» Description of the task
Which of the lines in the data mention the string "main"? List them all.

[Extracted data — start]

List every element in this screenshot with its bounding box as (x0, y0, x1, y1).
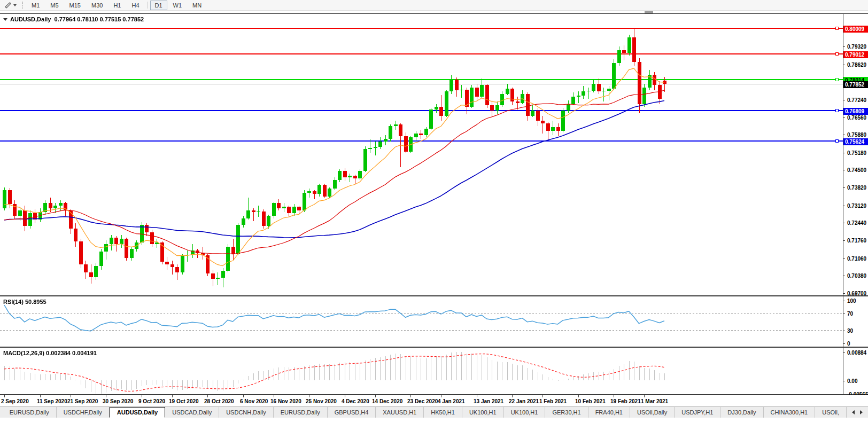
chart-tab-china300-h1[interactable]: CHINA300,H1 (764, 407, 816, 418)
rsi-axis-tick (843, 331, 845, 331)
timeframe-button-w1[interactable]: W1 (168, 1, 187, 10)
date-axis-tick (614, 395, 614, 397)
date-axis-tick (345, 395, 345, 397)
drawing-tools-button[interactable] (2, 1, 19, 10)
date-axis-tick (207, 395, 208, 397)
macd-canvas[interactable] (0, 348, 843, 394)
date-axis-label: 10 Feb 2021 (575, 398, 606, 404)
price-axis-tick (843, 276, 845, 276)
macd-axis-label: 0.00884 (847, 350, 866, 356)
price-axis-tick (843, 46, 845, 47)
price-axis-label: 0.69700 (847, 291, 866, 296)
timeframe-button-h4[interactable]: H4 (127, 1, 144, 10)
macd-axis-line (843, 348, 843, 394)
chart-tab-usoil-[interactable]: USOil, (815, 407, 847, 418)
price-axis-tick (843, 206, 845, 206)
chart-title-text: AUDUSD,Daily 0.77964 0.78110 0.77515 0.7… (10, 16, 144, 22)
price-axis-label: 0.77240 (847, 97, 866, 103)
chart-tab-usdcnh-daily[interactable]: USDCNH,Daily (219, 407, 274, 418)
date-axis-label: 30 Sep 2020 (103, 398, 133, 404)
chart-tab-ger30-h1[interactable]: GER30,H1 (545, 407, 588, 418)
price-axis-tick (843, 118, 845, 118)
chart-tab-eurusd-daily[interactable]: EURUSD,Daily (3, 407, 57, 418)
main-chart-canvas[interactable] (0, 14, 843, 295)
date-axis-tick (274, 395, 274, 397)
date-axis-label: 2 Sep 2020 (1, 398, 29, 404)
chart-tab-uk100-h1[interactable]: UK100,H1 (504, 407, 546, 418)
date-axis-label: 21 Sep 2020 (67, 398, 98, 404)
price-axis-label: 0.70380 (847, 273, 866, 279)
top-toolbar: M1M5M15M30H1H4D1W1MN (0, 0, 868, 11)
date-axis-label: 1 Feb 2021 (539, 398, 567, 404)
chevron-down-icon (13, 4, 17, 6)
main-chart-panel: AUDUSD,Daily 0.77964 0.78110 0.77515 0.7… (0, 13, 868, 296)
date-axis-tick (172, 395, 173, 397)
price-axis-tick (843, 187, 845, 188)
price-level-badge: 0.79012 (843, 51, 868, 58)
timeframe-button-m15[interactable]: M15 (65, 1, 86, 10)
price-axis-tick (843, 258, 845, 259)
price-axis-tick (843, 170, 845, 170)
chart-tab-dj30-daily[interactable]: DJ30,Daily (720, 407, 763, 418)
macd-axis-tick (843, 352, 845, 353)
date-axis-tick (477, 395, 477, 397)
macd-axis-label: 0.00 (847, 378, 857, 383)
rsi-label: RSI(14) 50.8955 (3, 299, 46, 305)
date-axis-tick (106, 395, 106, 397)
timeframe-button-m30[interactable]: M30 (87, 1, 107, 10)
chart-tab-audusd-daily[interactable]: AUDUSD,Daily (110, 407, 165, 418)
price-axis-label: 0.73820 (847, 185, 866, 191)
price-axis-label: 0.79320 (847, 44, 866, 50)
price-axis-label: 0.72440 (847, 220, 866, 226)
rsi-axis-label: 30 (847, 328, 853, 334)
chart-tab-usoil-daily[interactable]: USOil,Daily (630, 407, 675, 418)
price-axis-label: 0.74500 (847, 167, 866, 173)
date-axis-tick (375, 395, 376, 397)
price-level-badge: 0.80009 (843, 26, 868, 33)
chart-tab-gbpusd-h4[interactable]: GBPUSD,H4 (328, 407, 376, 418)
date-axis-tick (71, 395, 71, 397)
date-axis-label: 25 Nov 2020 (306, 398, 337, 404)
toolbar-separator (147, 2, 148, 9)
date-axis[interactable]: 2 Sep 202011 Sep 202021 Sep 202030 Sep 2… (0, 395, 868, 406)
chart-tab-usdchf-daily[interactable]: USDCHF,Daily (57, 407, 110, 418)
timeframe-button-h1[interactable]: H1 (108, 1, 126, 10)
rsi-axis-label: 70 (847, 311, 853, 317)
chart-tab-uk100-h1[interactable]: UK100,H1 (462, 407, 504, 418)
chart-tab-usdcad-daily[interactable]: USDCAD,Daily (165, 407, 219, 418)
date-axis-label: 22 Jan 2021 (509, 398, 539, 404)
rsi-axis-label: 100 (847, 298, 856, 304)
chart-tab-fra40-h1[interactable]: FRA40,H1 (588, 407, 630, 418)
date-axis-label: 14 Dec 2020 (372, 398, 402, 404)
date-axis-label: 19 Feb 2021 (610, 398, 641, 404)
tab-nav (847, 407, 868, 418)
date-axis-label: 4 Dec 2020 (342, 398, 369, 404)
price-level-badge: 0.77852 (843, 81, 868, 88)
date-axis-label: 9 Oct 2020 (138, 398, 165, 404)
chart-title: AUDUSD,Daily 0.77964 0.78110 0.77515 0.7… (3, 16, 144, 22)
date-axis-tick (578, 395, 579, 397)
timeframe-button-mn[interactable]: MN (188, 1, 206, 10)
chart-tab-xauusd-h1[interactable]: XAUUSD,H1 (376, 407, 424, 418)
tabs-scroll-left-icon[interactable] (852, 410, 855, 414)
timeframe-button-m1[interactable]: M1 (27, 1, 44, 10)
chart-tab-usdjpy-h1[interactable]: USDJPY,H1 (675, 407, 720, 418)
macd-axis-tick (843, 381, 845, 381)
timeframe-buttons: M1M5M15M30H1H4D1W1MN (26, 1, 207, 10)
date-axis-label: 23 Dec 2020 (407, 398, 438, 404)
timeframe-button-d1[interactable]: D1 (150, 1, 167, 10)
price-axis-tick (843, 100, 845, 100)
macd-panel: MACD(12,26,9) 0.002384 0.004191 0.008840… (0, 347, 868, 395)
rsi-canvas[interactable] (0, 296, 843, 347)
price-axis-tick (843, 135, 845, 135)
date-axis-label: 11 Sep 2020 (37, 398, 67, 404)
price-axis-label: 0.71060 (847, 255, 866, 261)
chart-tab-eurusd-daily[interactable]: EURUSD,Daily (274, 407, 328, 418)
chart-tab-hk50-h1[interactable]: HK50,H1 (424, 407, 462, 418)
rsi-panel: RSI(14) 50.8955 10070300 (0, 296, 868, 347)
date-axis-label: 1 Mar 2021 (641, 398, 668, 404)
timeframe-button-m5[interactable]: M5 (45, 1, 63, 10)
tabs-scroll-right-icon[interactable] (860, 410, 863, 414)
date-axis-label: 19 Oct 2020 (169, 398, 199, 404)
date-axis-tick (441, 395, 441, 397)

[Extracted data — finish]

» Response area
main-chart-canvas[interactable] (0, 14, 843, 295)
main-chart-panel: AUDUSD,Daily 0.77964 0.78110 0.77515 0.7… (0, 13, 868, 296)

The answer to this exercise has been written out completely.